When it comes to healthcare construction projects, synergies are essential. So says Verity Commercial’s Emelia Boateng: “A successful healthcare project demands synergies among trained and invested professionals serving the client.”
But the alignment of interests goes far beyond that. “In the highly specialized and complex construction of healthcare facilities,” she says, “it’s vital that all team members understand not just the complexities of the project at hand but are also sensitive to the culture of the client healthcare organization.”
That understanding lays the groundwork for success, says Boateng, who has more than 10 years of experience in healthcare construction. But it all begins in preplanning, with a solid baseline mapping of schedule, budget, quality and safety.
“We always set up a baseline schedule,” she says, “and over the course of the project, we keep aligning the schedule against the work done to ensure we’re constantly on track.” Areas of discrepancy are thus identified quickly and rectified by examining such possibilities as overtime work, alternate manufacturers for equipment and / or materials (if as a result of procurement issues) and the need for additional worker bench strength.
It helps, of course, that, while the client is the expert on healthcare equipment needs, the Project Manager together with the GC team are responsible for coordinating the procurement and delivery of all parts and ensuring their complete delivery with the client’s healthcare equipment supplier. This includes tight coordination and management of the process and streamlining any supply chain issues all the while.
It helps as well when the team can respond rapidly to unforeseen events, such as spills and leaks, potential hazards that could cause injury in the short term and the growth of mold in the long term. “We always work with a map of shut-off valves as well as lists of contacts for events such as this that can happen overnight,” Boateng states. (She adds that the existence of as-builts to identify existing electrical, HVAC and plumbing connections are a must for all projects in an existing hospital facility.)
The same degree of detail is applied to the all-important budget. “We typically include contingency for both the General Contractor (depending on the contract type) and the Owner,” she explains. Discrepancies here could be the result of such unanticipated issues as a design change or unforeseen conditions in renovations of existing facilities. Then, the hunt is on to recoup capital from somewhere else in the project plan.
Foresight is the key attribute of a great project manager. The ability to identify risks before they become a potential schedule, cost or quality issue on the project is essential.
The project manager is the watchdog of such adjustments, just as she/he is the guardian of overall project quality. That expertise comes into high focus during the installation of the above-mentioned hospital equipment. The demanding installation of such precise and complex equipment is, of course, left to the manufacturers’ expertise. But it falls to the GC and team to ensure the accurate placement of all connecting utilities. They are also responsible for the efficient creation of the framework–the dunnage–that will properly support the machinery.
Of course, no project can boast of quality without keeping the safety of the end-user staff, patients, and construction team top-of-mind. Here a project manager with a proven track record is essential.
Toward that end, one critical safety measure is the use of Infection Control Risk Assessment (ICRA) barriers around the project, featuring high-efficiency particulate air (HEPA) filtration to maintain a negative flow of air around the project perimeter. The careful control of airflow protects both hospital staff and patients from potentially harmful construction dust while simultaneously guarding the project team from any airborne bacteria.

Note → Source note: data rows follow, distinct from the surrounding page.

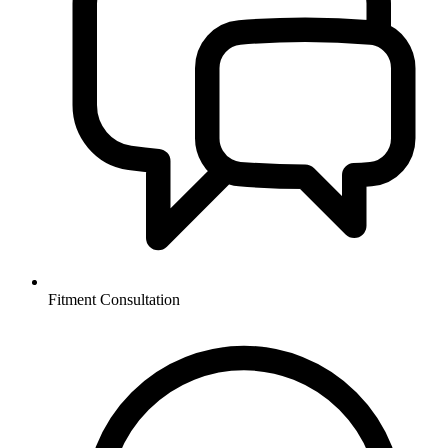
Fitment Consultation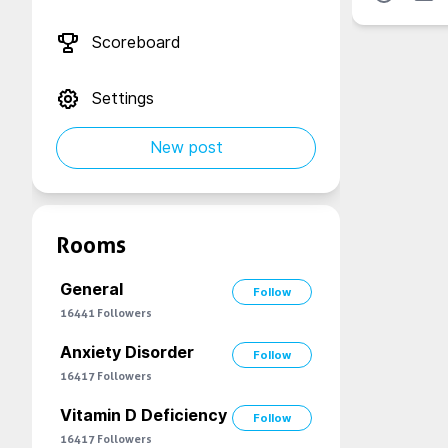
Scoreboard
Settings
New post
Rooms
General
Follow
16441
Followers
Anxiety Disorder
Follow
16417
Followers
Vitamin D Deficiency
Follow
16417
Followers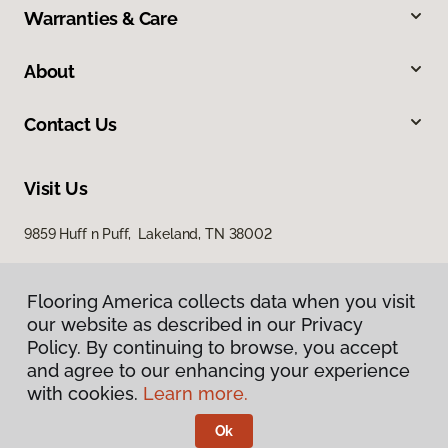
Warranties & Care
About
Contact Us
Visit Us
9859 Huff n Puff, Lakeland, TN 38002
Flooring America collects data when you visit
our website as described in our Privacy
Policy. By continuing to browse, you accept
and agree to our enhancing your experience
with cookies.
Learn more.
Privacy Policy
Terms & Conditions
Ok
©
2026
Flooring America.
All Rights Reserved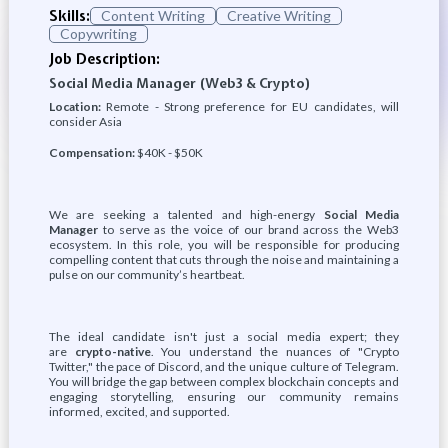
Skills:
Content Writing
Creative Writing
Copywriting
Job Description:
Social Media Manager (Web3 & Crypto)
Location:
Remote - Strong preference for EU candidates, will
consider Asia
Compensation:
$40K - $50K
We are seeking a talented and high-energy
Social Media
Manager
to serve as the voice of our brand across the Web3
ecosystem. In this role, you will be responsible for producing
compelling content that cuts through the noise and maintaining a
pulse on our community’s heartbeat.
The ideal candidate isn't just a social media expert; they
are
crypto-native
. You understand the nuances of "Crypto
Twitter," the pace of Discord, and the unique culture of Telegram.
You will bridge the gap between complex blockchain concepts and
engaging storytelling, ensuring our community remains
informed, excited, and supported.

Boateng mentioned the importance of understanding the culture and needs of the client. “This is accomplished through regular meetings with the client,” she says, “well before the project begins and throughout the construction process, typically once a week.”
From hospital vice presidents and physician and nursing staffs to technicians, the multiple stakeholders in a typical healthcare construction project have a say in the project goals. It falls, of course, to the team leaders on both the client and the project side to coordinate that input, says Boateng.

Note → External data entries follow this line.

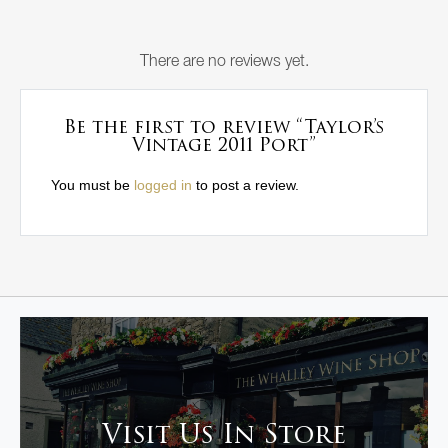
There are no reviews yet.
Be the first to review “Taylor’s
Vintage 2011 Port”
You must be
logged in
to post a review.
Visit Us In Store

“Frankly, too many people can prolong meetings and potentially slow the process,” she says. “It’s the project manager’s job to bridge any communications gap and keep the project on track. It’s our job to insert ourselves into the culture of the client organization.” It takes tact, she adds, and a sensitive treatment of disparate points of view.

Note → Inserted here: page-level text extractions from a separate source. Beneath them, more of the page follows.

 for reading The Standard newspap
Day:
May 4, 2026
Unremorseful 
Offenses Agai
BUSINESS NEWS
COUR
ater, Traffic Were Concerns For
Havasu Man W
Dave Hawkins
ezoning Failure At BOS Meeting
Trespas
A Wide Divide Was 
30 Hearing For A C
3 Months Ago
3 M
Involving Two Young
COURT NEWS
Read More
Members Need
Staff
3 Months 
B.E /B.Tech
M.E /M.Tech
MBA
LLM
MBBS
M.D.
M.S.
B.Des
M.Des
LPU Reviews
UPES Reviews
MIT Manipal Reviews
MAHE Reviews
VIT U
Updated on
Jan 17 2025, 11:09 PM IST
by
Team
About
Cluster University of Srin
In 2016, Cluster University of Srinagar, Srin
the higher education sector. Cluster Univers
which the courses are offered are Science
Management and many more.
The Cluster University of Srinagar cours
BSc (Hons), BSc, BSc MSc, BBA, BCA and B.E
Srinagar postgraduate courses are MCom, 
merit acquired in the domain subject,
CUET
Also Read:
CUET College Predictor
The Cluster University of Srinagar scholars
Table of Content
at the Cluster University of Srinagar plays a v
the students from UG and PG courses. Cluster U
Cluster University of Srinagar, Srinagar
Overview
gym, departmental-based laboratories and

This, to a great extent, is the result of experience. Of course, a proven track record is key to understanding the complexities of a build. For that reason, clients should seek construction veterans with specific healthcare construction certifications.
“But equally important is the experience that brings an understanding of the healthcare culture,” says Boateng. “Your project team must understand what exactly it takes to build a project of this magnitude and complexity. But they also need to understand how their clients work and think.
“Remember,” she concludes, “a successful healthcare construction project is a matter of synergies.”